When they stumbled onto the scene with their first major release in 2013, Sleaford Mods were a breath of fresh, if phlegm-scented fresh air. Who would have thought the world needed a civil servant ranting over some computer bleeps and bloops? Austerity Dogs, Divide & Exit and 2016’s Key Markets firmly established the group as the gnarly leading lights of British punk rock. Their sound was familiar, yet fresh, and the aggression set them apart from a music scene hell-bent on pushing an escapist dream. With this in mind, their tenth record, English Tapas shouldn’t be anything other than truly exceptional. There’s more to be pissed off about now than ever, all they really have to do is just crank out more of the same, and everyone will be happy.
Well, you’d think so. However, right from the get go it’s apparent that the group’s act has got more than a bit stale. Opener, ‘Army Nights’ comes across as nothing more than some sort of poor Crass tribute. It’s all mardy snarls and lo-fi snare rattles, you know the drill by now. Saying that, there is a slight change in sound. Frontman Jason Williamson attempts to sing. That’s right, you read that right. Sing. It’s safe to say it doesn’t end particularly well.
The repetition wears thin early on. Unlike their other releases, there’s a real lack of memorable moments on English Tapas. While they’ve never been they types to pen a killer pop hook there has always been a tune or two hidden deep beneath the nihilism. ‘Moptop’ plods along with no real purpose and ‘Time Sands’ just sort of exists. While there is nothing particularly bad about any of these tracks the fact that they don’t provoke any sort of reaction proves that the group may have drained the repletion well…
With song titles like ‘Drayton Manored’ and ‘Carlton Touts’ Sleaford Mods are almost becoming a parody of themselves.
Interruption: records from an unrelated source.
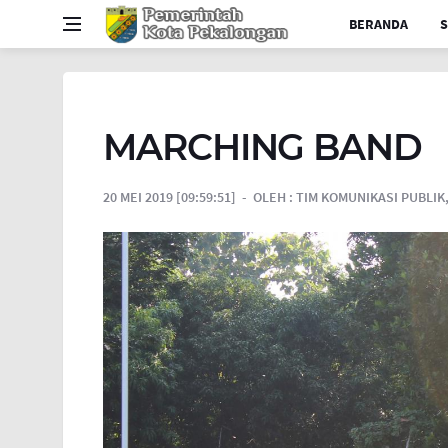
BERANDA
S
MARCHING BAND
20 MEI 2019 [09:59:51]
OLEH :
TIM KOMUNIKASI PUBLIK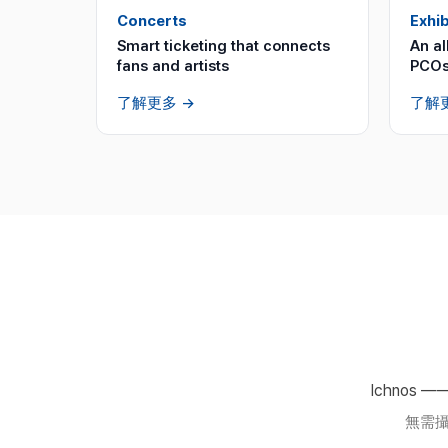
Concerts
Exhib
Smart ticketing that connects
An al
fans and artists
PCOs
了解更多
→
了解
Ichno
無需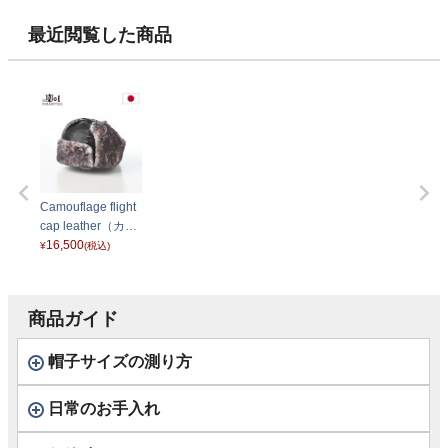
ー） ブラウン
デュロイ） モカ
プ） ST244
ク
最近閲覧した商品
Camouflage flight
cap leather（カモ
フラージュ フライ
16,500
¥
(税込)
トキャップ レザ
ー） ブラック
商品ガイド
帽子サイズの測り方
日常のお手入れ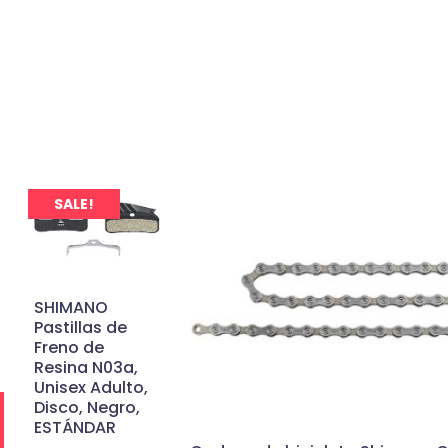
SALE!
SHIMANO
Pastillas de
Freno de
Resina N03a,
Unisex Adulto,
Disco, Negro,
ESTÁNDAR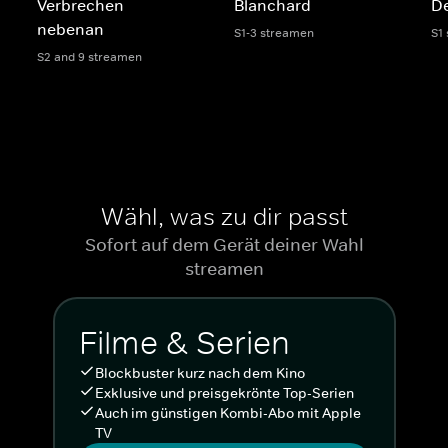
Verbrechen
Blanchard
D
nebenan
S1-3 streamen
S1
S2 and 9 streamen
Wähl, was zu dir passt
Sofort auf dem Gerät deiner Wahl
streamen
Filme & Serien
Blockbuster kurz nach dem Kino
Exklusive und preisgekrönte Top-Serien
Auch im günstigen Kombi-Abo mit Apple
TV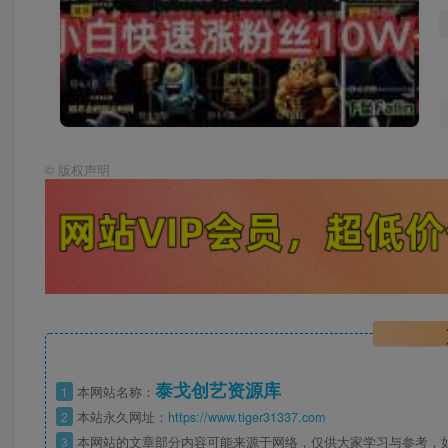
©
版权声明
泰戈创艺资源库
1
本网站名称：
2
本站永久网址：
https://www.tiger31337.com
3
本网站的文章部分内容可能来源于网络，仅供大家学习与参考，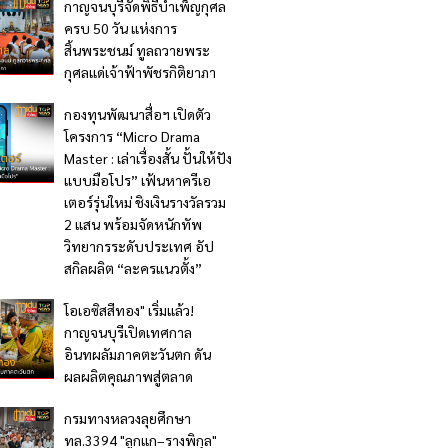
กาญจนบุรีจัดพิธีบำเพ็ญกุศล
ครบ 50 วัน แห่งการ
สิ้นพระชนม์ ทูลถวายพระ
กุศลแด่เจ้าฟ้าพัชรกิติยาภา
กองทุนพัฒนาสื่อฯ เปิดตัว
โครงการ “Micro Drama
Master : เล่าเรื่องสั้น ปั้นให้ปัง
แบบมือโปร” เฟ้นหาครีเอ
เตอร์รุ่นใหม่ ชิงเงินรางวัลรวม
2 แสน พร้อมจัดหนักทัพ
วิทยากรระดับประเทศ อัป
สกิลผลิต “ละครแนวตั้ง”
โอเอซิสสีทอง" เริ่มแล้ว!
กาญจนบุรีเปิดเทศกาล
อินทผลัมภาคตะวันตก ดัน
ผลผลิตคุณภาพสู่ตลาด
กรมทางหลวงลุยศึกษา
ทล.3394 "ลูกแก–รางพิกุล"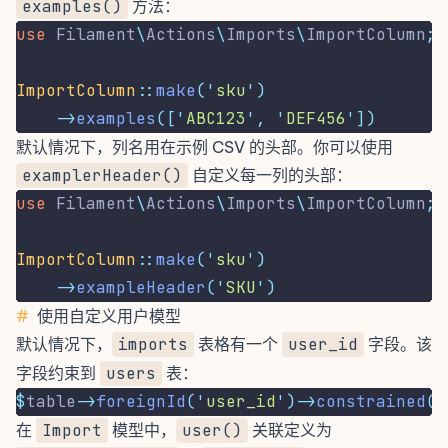
examples()
方法：
use
Filament
\
Actions
\
Imports
\
ImportColumn
;
ImportColumn
::
make
(
'
sku
'
)
->
examples
([
'
ABC123
'
,
'
DEF456
'
])
默认情况下，列名用在示例 CSV 的头部。你可以使用
examplerHeader()
自定义每一列的头部：
use
Filament
\
Actions
\
Imports
\
ImportColumn
;
ImportColumn
::
make
(
'
sku
'
)
->
exampleHeader
(
'
SKU
'
)
#
使用自定义用户模型
默认情况下，
imports
表格有一个
user_id
字段。该
字段约束到
users
表：
$
table
->
foreignId
(
'
user_id
'
)->
constrained
()
在
Import
模型中，
user()
关联定义为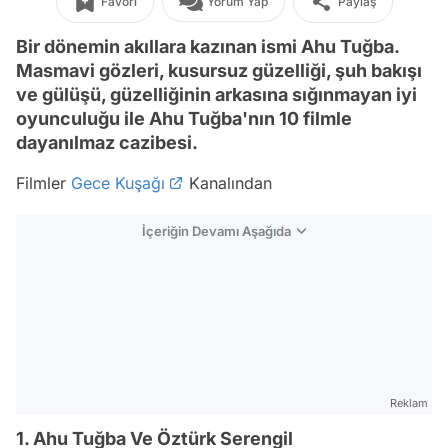
Favori
Yorum Yap
Paylaş
Bir dönemin akıllara kazınan ismi Ahu Tuğba.
Masmavi gözleri, kusursuz güzelliği, şuh bakışı
ve gülüşü, güzelliğinin arkasına sığınmayan iyi
oyunculuğu ile Ahu Tuğba'nın 10 filmle
dayanılmaz cazibesi.
Filmler
Gece Kuşağı
Kanalından
İçeriğin Devamı Aşağıda
Reklam
1. Ahu Tuğba Ve Öztürk Serengil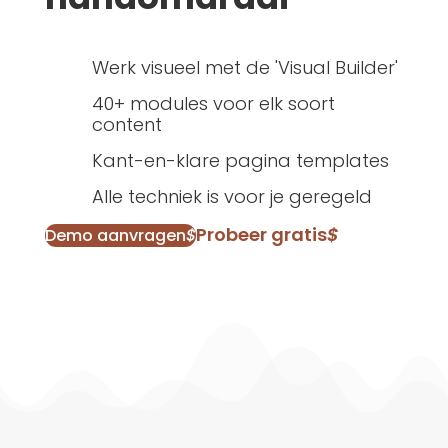
Werk visueel met de 'Visual Builder'
40+ modules voor elk soort
content
Kant-en-klare pagina templates
Alle techniek is voor je geregeld
Probeer gratis
$
Demo aanvragen
$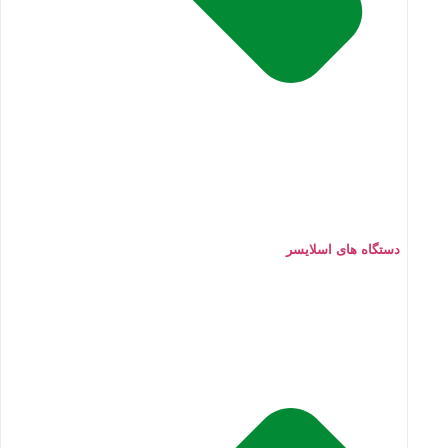
دستگاه های اسلایسر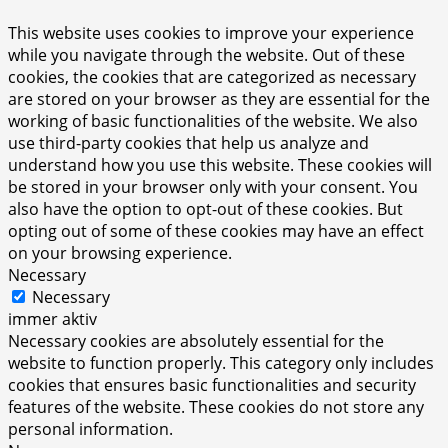
This website uses cookies to improve your experience
while you navigate through the website. Out of these
cookies, the cookies that are categorized as necessary
are stored on your browser as they are essential for the
working of basic functionalities of the website. We also
use third-party cookies that help us analyze and
understand how you use this website. These cookies will
be stored in your browser only with your consent. You
also have the option to opt-out of these cookies. But
opting out of some of these cookies may have an effect
on your browsing experience.
Necessary
Necessary
immer aktiv
Necessary cookies are absolutely essential for the
website to function properly. This category only includes
cookies that ensures basic functionalities and security
features of the website. These cookies do not store any
personal information.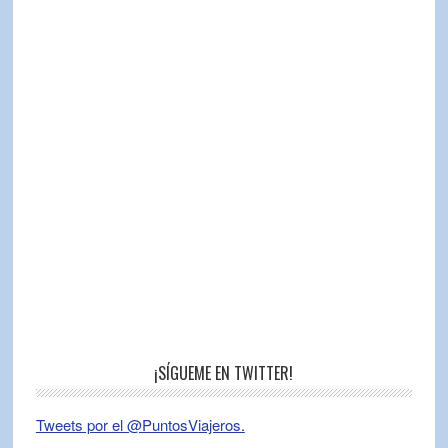
¡SÍGUEME EN TWITTER!
Tweets por el @PuntosViajeros.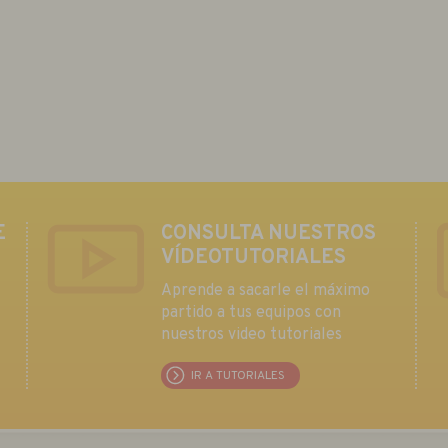
E
CONSULTA NUESTROS
VÍDEOTUTORIALES
Aprende a sacarle el máximo
partido a tus equipos con
nuestros video tutoriales
IR A TUTORIALES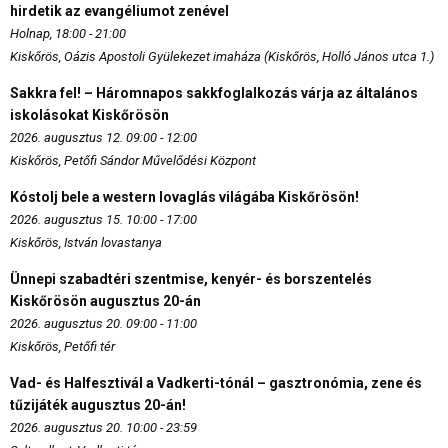
hirdetik az evangéliumot zenével
Holnap, 18:00 - 21:00
Kiskőrös, Oázis Apostoli Gyülekezet imaháza (Kiskőrös, Holló János utca 1.)
Sakkra fel! – Háromnapos sakkfoglalkozás várja az általános
iskolásokat Kiskőrösön
2026. augusztus 12. 09:00 - 12:00
Kiskőrös, Petőfi Sándor Művelődési Központ
Kóstolj bele a western lovaglás világába Kiskőrösön!
2026. augusztus 15. 10:00 - 17:00
Kiskőrös, István lovastanya
Ünnepi szabadtéri szentmise, kenyér- és borszentelés
Kiskőrösön augusztus 20-án
2026. augusztus 20. 09:00 - 11:00
Kiskőrös, Petőfi tér
Vad- és Halfesztivál a Vadkerti-tónál – gasztronómia, zene és
tűzijáték augusztus 20-án!
2026. augusztus 20. 10:00 - 23:59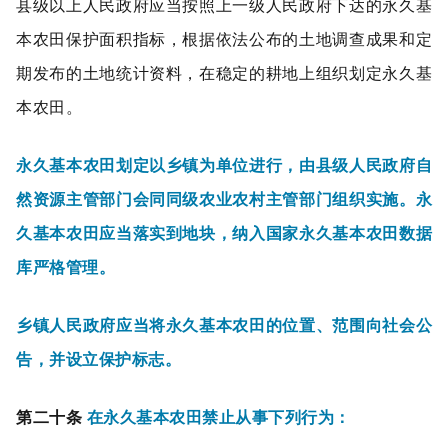
县级以上人民政府应当按照上一级人民政府下达的永久基
本农田保护面积指标，根据依法公布的土地调查成果和定
期发布的土地统计资料，在稳定的耕地上组织划定永久基
本农田。
永久基本农田划定以乡镇为单位进行，由县级人民政府自
然资源主管部门会同同级农业农村主管部门组织实施。永
久基本农田应当落实到地块，纳入国家永久基本农田数据
库严格管理。
乡镇人民政府应当将永久基本农田的位置、范围向社会公
告，并设立保护标志。
第二十条
在永久基本农田禁止从事下列行为：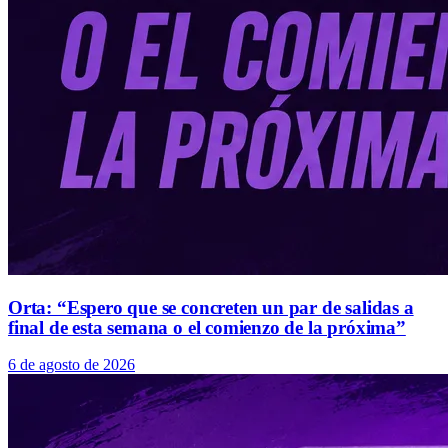
Orta: “Espero que se concreten un par de salidas a
final de esta semana o el comienzo de la próxima”
6 de agosto de 2026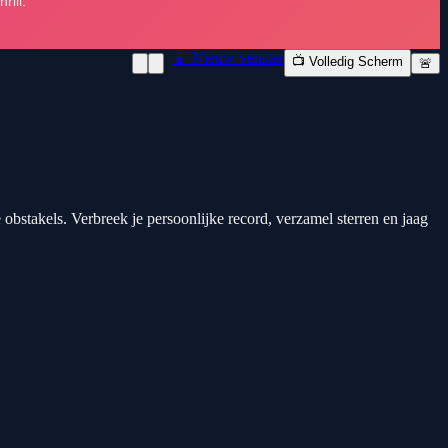
📱 Nieuw venster
📺 Volledig Scherm
🚨
bstakels. Verbreek je persoonlijke record, verzamel sterren en jaag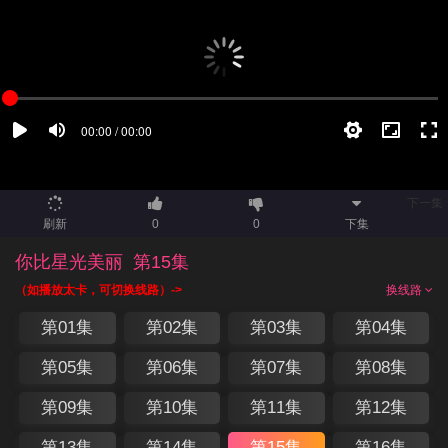
下一集
刷新
0
0
下集
你比星光美丽
第15集
（如播放太卡，可切换线路）->
换线路
第01集
第02集
第03集
第04集
第05集
第06集
第07集
第08集
第09集
第10集
第11集
第12集
第13集
第14集
第15集
第16集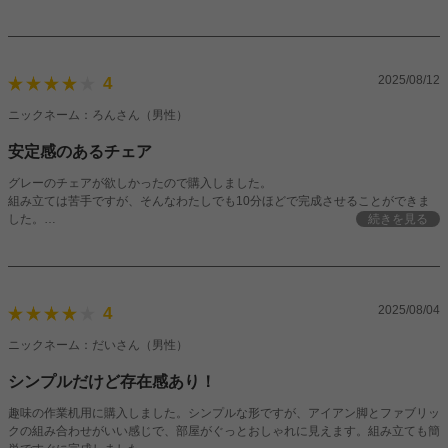
組み立ても10分かからず終わり、座り心地もお値段以上でした＾＾
ホワイトのドレッサーを買っていたので、色味が馴染むか不安でしたが思ったよ
り自然に馴染んでくれたので良かったです＾＾
2025/08/12
4
ニックネーム：ろんさん（男性）
安定感のあるチェア
グレーのチェアが欲しかったので購入しました。
組み立ては苦手ですが、そんなわたしでも10分ほどで完成させることができま
した。
続きを見る
同じ時期に他のお店で購入した椅子は、座るとギーギー音がなってしまうので、
こちらの商品を追加で購入しようかと検討中です。脚の部分はカバーされていま
すが、床を引きずると傷つくのが少し心配なので脚カバーをつけて使用していま
す。
2025/08/04
4
ニックネーム：だいさん（男性）
シンプルだけど存在感あり！
趣味の作業机用に購入しました。シンプルな形ですが、アイアン脚とファブリッ
クの組み合わせがいい感じで、部屋がぐっとおしゃれに見えます。組み立ても簡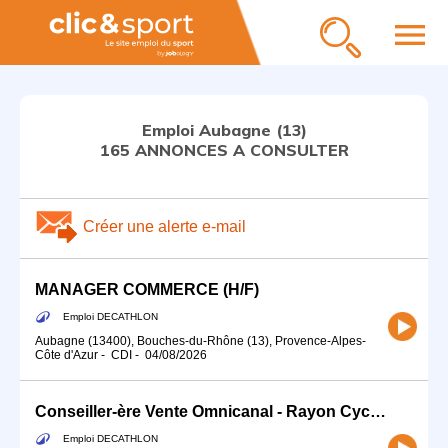
menu
Emploi Aubagne (13)
165 ANNONCES A CONSULTER
Créer une alerte e-mail
MANAGER COMMERCE (H/F)
Emploi DECATHLON
Aubagne (13400), Bouches-du-Rhône (13), Provence-Alpes-
Côte d'Azur
-
CDI
-
04/08/2026
Conseiller-ère Vente Omnicanal - Rayon Cycle (H/F)
Emploi DECATHLON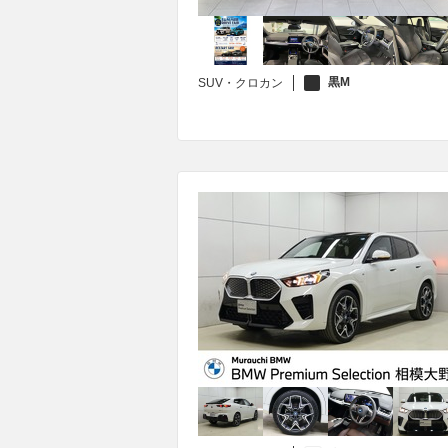
黒M
SUV・クロカン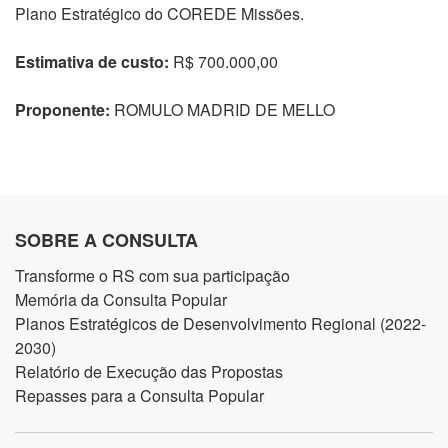
Plano Estratégico do COREDE Missões.
Estimativa de custo:
R$ 700.000,00
Proponente:
ROMULO MADRID DE MELLO
SOBRE A CONSULTA
Transforme o RS com sua participação
Memória da Consulta Popular
Planos Estratégicos de Desenvolvimento Regional (2022-
2030)
Relatório de Execução das Propostas
Repasses para a Consulta Popular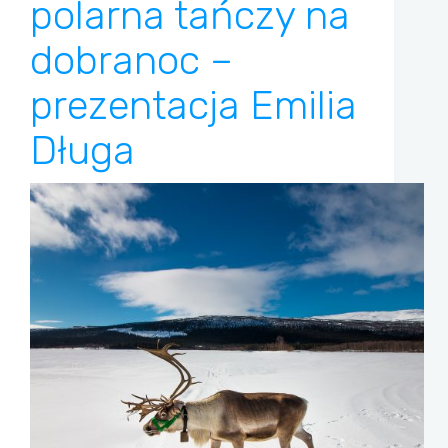
polarna tańczy na
dobranoc –
prezentacja Emilia
Długa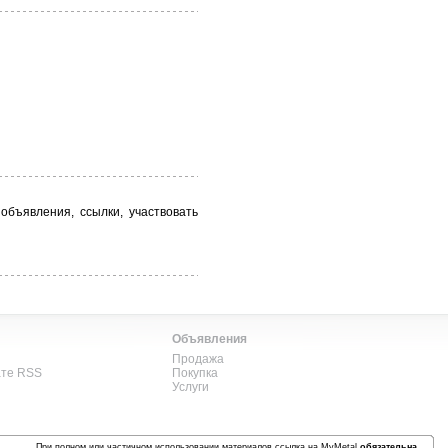
бъявления, ссылки, участвовать
Объявления
Продажа
ате RSS
Покупка
Услуги
При полном или частичном использовании материалов ссылка на MyMetal
обязательна
.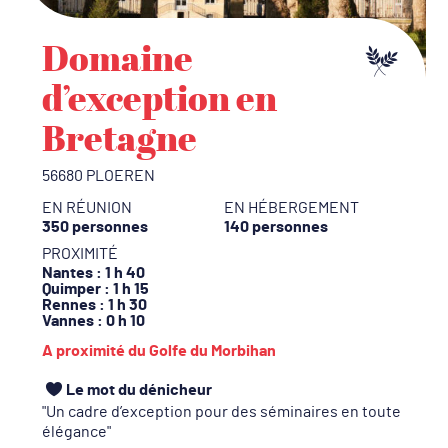
Domaine
d’exception en
Bretagne
56680 PLOEREN
EN RÉUNION
EN HÉBERGEMENT
350 personnes
140 personnes
PROXIMITÉ
Nantes
: 1 h 40
Quimper
: 1 h 15
Rennes
: 1 h 30
Vannes
: 0 h 10
A proximité du Golfe du Morbihan
Le mot du dénicheur
Un cadre d’exception pour des séminaires en toute
élégance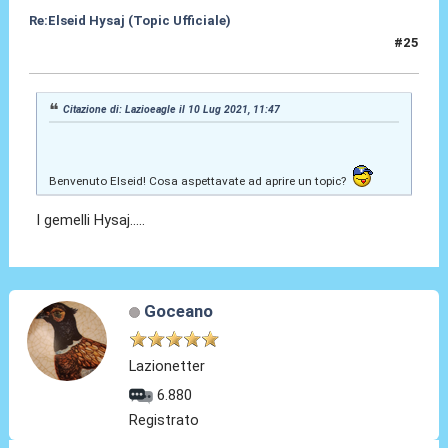
Re:Elseid Hysaj (Topic Ufficiale)
#25
10 Lug 2021, 14:36
Citazione di: Lazioeagle il 10 Lug 2021, 11:47
Benvenuto Elseid! Cosa aspettavate ad aprire un topic?
I gemelli Hysaj.....
Goceano
Lazionetter
6.880
Registrato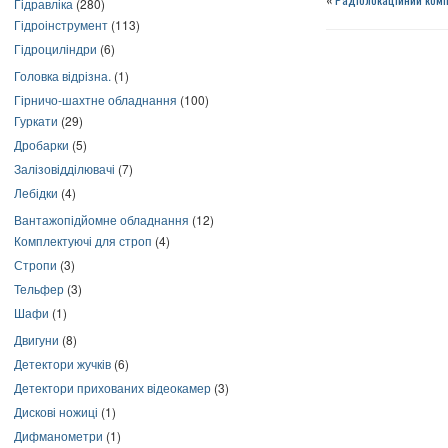
Гідравліка
(280)
Гідроінструмент
(113)
Гідроциліндри
(6)
Головка відрізна.
(1)
Гірничо-шахтне обладнання
(100)
Гуркати
(29)
Дробарки
(5)
Залізовідділювачі
(7)
Лебідки
(4)
Вантажопідйомне обладнання
(12)
Комплектуючі для строп
(4)
Стропи
(3)
Тельфер
(3)
Шафи
(1)
Двигуни
(8)
Детектори жучків
(6)
Детектори прихованих відеокамер
(3)
Дискові ножиці
(1)
Дифманометри
(1)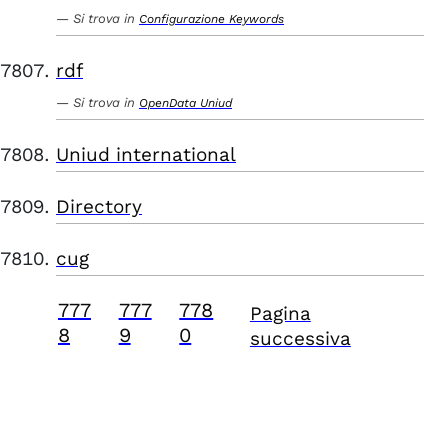
Si trova in
Configurazione Keywords
rdf
Si trova in
OpenData Uniud
Uniud international
Directory
cug
777
777
778
Pagina
8
9
0
successiva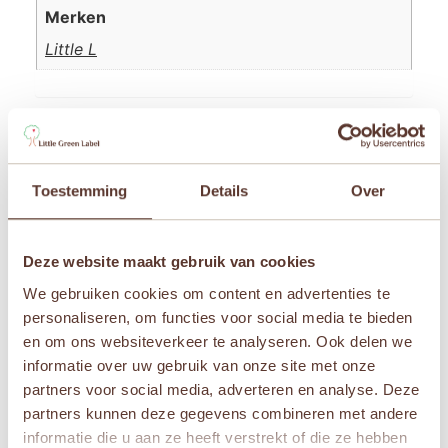
Merken
Little L
Beoordelingen
Toestemming
Details
Over
Er zijn nog geen beoordelingen.
Wees de eerste om “Little L – Stapeltoren Raket –
Rood en Wit” te beoordelen
Deze website maakt gebruik van cookies
Je e-mailadres wordt niet gepubliceerd.
Vereiste
We gebruiken cookies om content en advertenties te
velden zijn gemarkeerd met
*
personaliseren, om functies voor social media te bieden
Je waardering
*
en om ons websiteverkeer te analyseren. Ook delen we
informatie over uw gebruik van onze site met onze
Je beoordeling
*
partners voor social media, adverteren en analyse. Deze
partners kunnen deze gegevens combineren met andere
informatie die u aan ze heeft verstrekt of die ze hebben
Saying this, perversely it’s on these tracks that some light finally shines through. ‘Drayton Manored’ in particular hints at a more surreal sound. All of the classic Sleaford Mods ingredients are there, but somehow it all sounds a bit surreal, like they’ve been abducted by aliens, or The Residents.
Unfortunately, the plodding repetition soon rears its ugly head again, and stays for the duration. Finale ‘I Feel So Wrong’ signs of the record by taking us on a journey to nowhere, looping around and around inducing a migraine at the front of your furrowing brow, one piano stroke at a damn time.
English Tapas proves the seemingly unprovable. Mark E Smith might have been wrong about the whole repetition thing. Sure, it can be great. I guess it just depends what you’re repeating.